[Extracted records]

*** Begin section ***

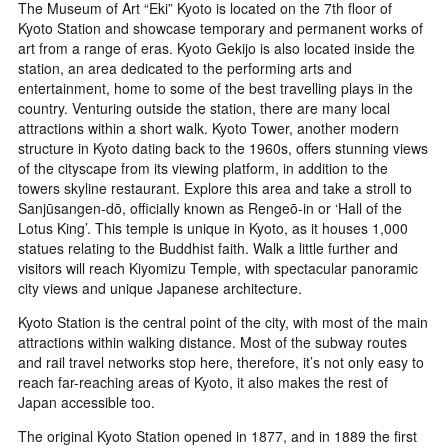
The Museum of Art “Eki” Kyoto is located on the 7th floor of
Kyoto Station and showcase temporary and permanent works of
art from a range of eras. Kyoto Gekijo is also located inside the
station, an area dedicated to the performing arts and
entertainment, home to some of the best travelling plays in the
country. Venturing outside the station, there are many local
attractions within a short walk. Kyoto Tower, another modern
structure in Kyoto dating back to the 1960s, offers stunning views
of the cityscape from its viewing platform, in addition to the
towers skyline restaurant. Explore this area and take a stroll to
Sanjūsangen-dō, officially known as Rengeō-in or ‘Hall of the
Lotus King’. This temple is unique in Kyoto, as it houses 1,000
statues relating to the Buddhist faith. Walk a little further and
visitors will reach Kiyomizu Temple, with spectacular panoramic
city views and unique Japanese architecture.
Kyoto Station is the central point of the city, with most of the main
attractions within walking distance. Most of the subway routes
and rail travel networks stop here, therefore, it’s not only easy to
reach far-reaching areas of Kyoto, it also makes the rest of
Japan accessible too.
The original Kyoto Station opened in 1877, and in 1889 the first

*** End section ***

__What the task requires__
The lines wanted are those from the one with "station, an area" through the last line of the records, repeated exactly and with both ends included.

__Answer section__
station, an area dedicated to the performing arts and
entertainment, home to some of the best travelling plays in the
country. Venturing outside the station, there are many local
attractions within a short walk. Kyoto Tower, another modern
structure in Kyoto dating back to the 1960s, offers stunning views
of the cityscape from its viewing platform, in addition to the
towers skyline restaurant. Explore this area and take a stroll to
Sanjūsangen-dō, officially known as Rengeō-in or ‘Hall of the
Lotus King’. This temple is unique in Kyoto, as it houses 1,000
statues relating to the Buddhist faith. Walk a little further and
visitors will reach Kiyomizu Temple, with spectacular panoramic
city views and unique Japanese architecture.
Kyoto Station is the central point of the city, with most of the main
attractions within walking distance. Most of the subway routes
and rail travel networks stop here, therefore, it’s not only easy to
reach far-reaching areas of Kyoto, it also makes the rest of
Japan accessible too.
The original Kyoto Station opened in 1877, and in 1889 the first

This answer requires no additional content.